I'm attempting to perform a transformation that has succeeded the first time with different oligoduplexes and then failed 4x with different oligoduplexes, which in theory work just fine. Protocol is down below, hopefully someone is able to help me out a bit :)

I'm working with oligonucleotides that I first hybridize to oligoduplexes. The oligoduplexes contain the right overhangs, validated in-silico. Strands are reverse complementary to eachother etc. In-Silico they work. The hybridisation reactionmix contains 1ul 100uM Strand A, 1ul 100uM strand B, 6ul MilliQ and 2ul 5x T4 DNA ligase buffer. PCR protocol is 37C for an hour, 95C for 10 minutes and then cooling down to 25C with 0.1C per second cool down. After that, 5ul is diluted 200x in 1ml MilliQ.

The vector I'm using contains the appropriate overhang. Previous experiment with the same vector but different oligos worked. The vector is cut with BsaI, confirmed on agarose gel (and it worked in previous transformation + positive control).

The ligation consists of 2ul vector (25ng per QuBit dsDNA measurement) (At the first succesful transformation I used a lot less DNA, used nanodrop concentration that was about 30x higher than what the QuBit indicates, used that same concentration for 3 failed transformations), 1ul of the of the diluted oligos, 1ul T4 DNA ligase and 1ul 5x T4 DNA ligase buffer.
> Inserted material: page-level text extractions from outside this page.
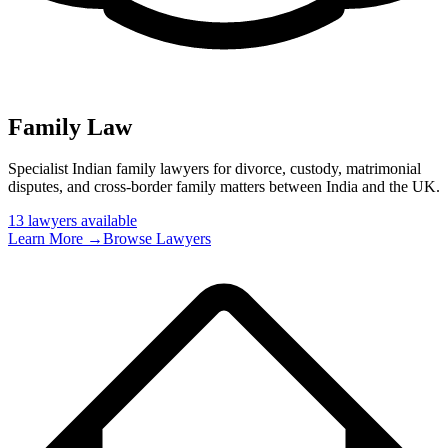
Family Law
Specialist Indian family lawyers for divorce, custody, matrimonial
disputes, and cross-border family matters between India and the UK
.
13
lawyer
s
available
Learn More →
Browse Lawyers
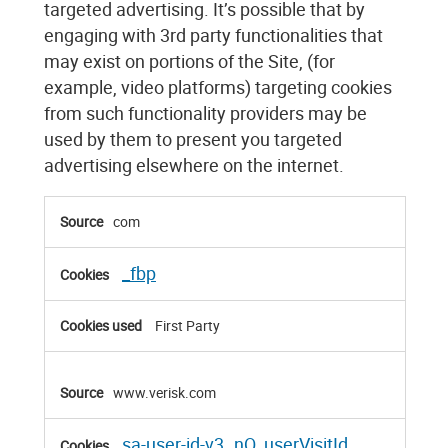
targeted advertising. It’s possible that by
engaging with 3rd party functionalities that
may exist on portions of the Site, (for
example, video platforms) targeting cookies
from such functionality providers may be
used by them to present you targeted
advertising elsewhere on the internet.
Targeting
com
Cookies
_fbp
First Party
www.verisk.com
sa-user-id-v3
nQ_userVisitId
,
,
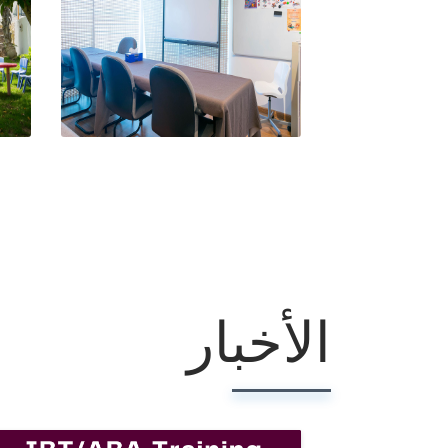
الأخبار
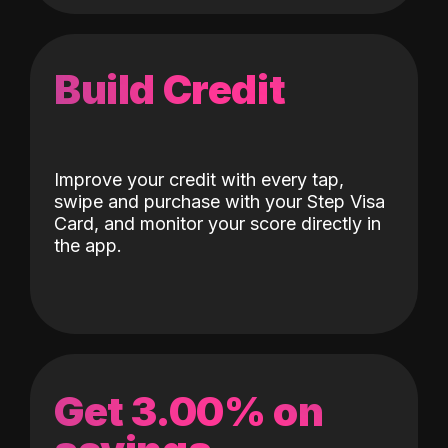
Build Credit
Improve your credit with every tap,
swipe and purchase with your Step Visa
Card, and monitor your score directly in
the app.
Get 3.00% on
The ligation is done overnight at 4C, as that is what this lab has found to work best/most convenient and had good results with it.
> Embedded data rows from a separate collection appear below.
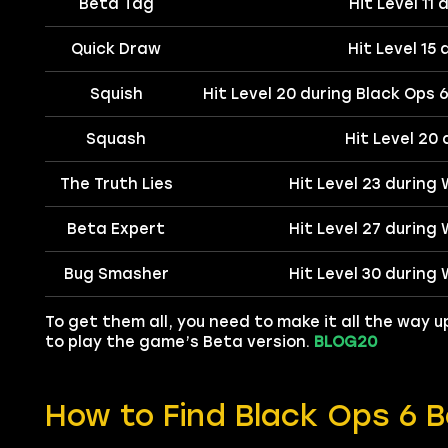
Beta Tag
Hit Level 11
Quick Draw
Hit Level 15
Squish
Hit Level 20 during Black Ops 
Squash
Hit Level 20
The Truth Lies
Hit Level 23 during
Beta Expert
Hit Level 27 during
Bug Smasher
Hit Level 30 during
To get them all, you need to make it all the way up
to play the game’s Beta version.
BLOG20
How to Find Black Ops 6 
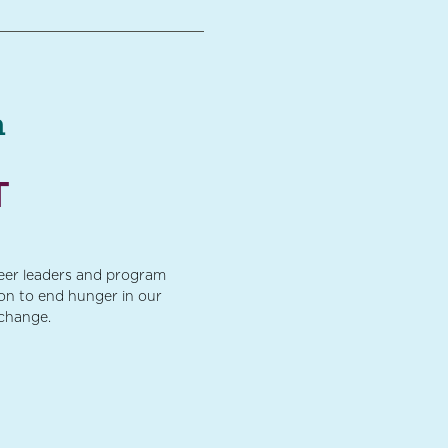
a
T
teer leaders and program
ion to end hunger in our
 change.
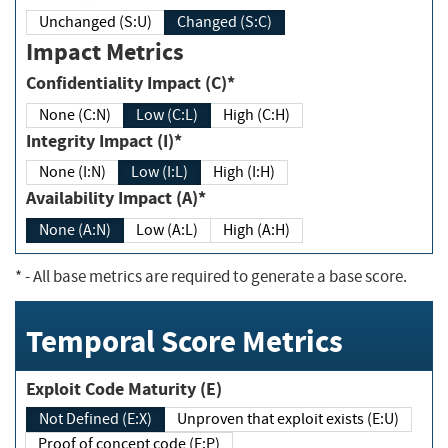
Unchanged (S:U)
Changed (S:C)
Impact Metrics
Confidentiality Impact (C)*
None (C:N)
Low (C:L)
High (C:H)
Integrity Impact (I)*
None (I:N)
Low (I:L)
High (I:H)
Availability Impact (A)*
None (A:N)
Low (A:L)
High (A:H)
*
- All base metrics are required to generate a base score.
Temporal Score Metrics
Exploit Code Maturity (E)
Not Defined (E:X)
Unproven that exploit exists (E:U)
Proof of concept code (E:P)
The transformation is done with Sig10 chemically competent cells, stored in -80C freezer. 15 minutes on ice to thaw, then adding the ligation mixture and flicking the tubes to mix it. Half an hour incubation on ice, then 30 seconds at 42C waterbath and 2 minutes on ice. After that, 800ul recovery medium is added (from the kit) and incubated for an hour at 37C with agitation. 100ul (10%)is then plated on LB medium with appropriate antibiotics. Rest of the liquid is put in a centrifuge, 650ul removed, then resuspended and 100ul is plated again (90%).

What is going wrong here? My first transformation with other oligos worked just fine, did seemingly everything the same. The transformation itself doesn't seem to be the issue due to the positive control always showing. I've tried it 4x now with newly isolated vectors, newly hybridized oligos, new T4 DNA ligase and buffer.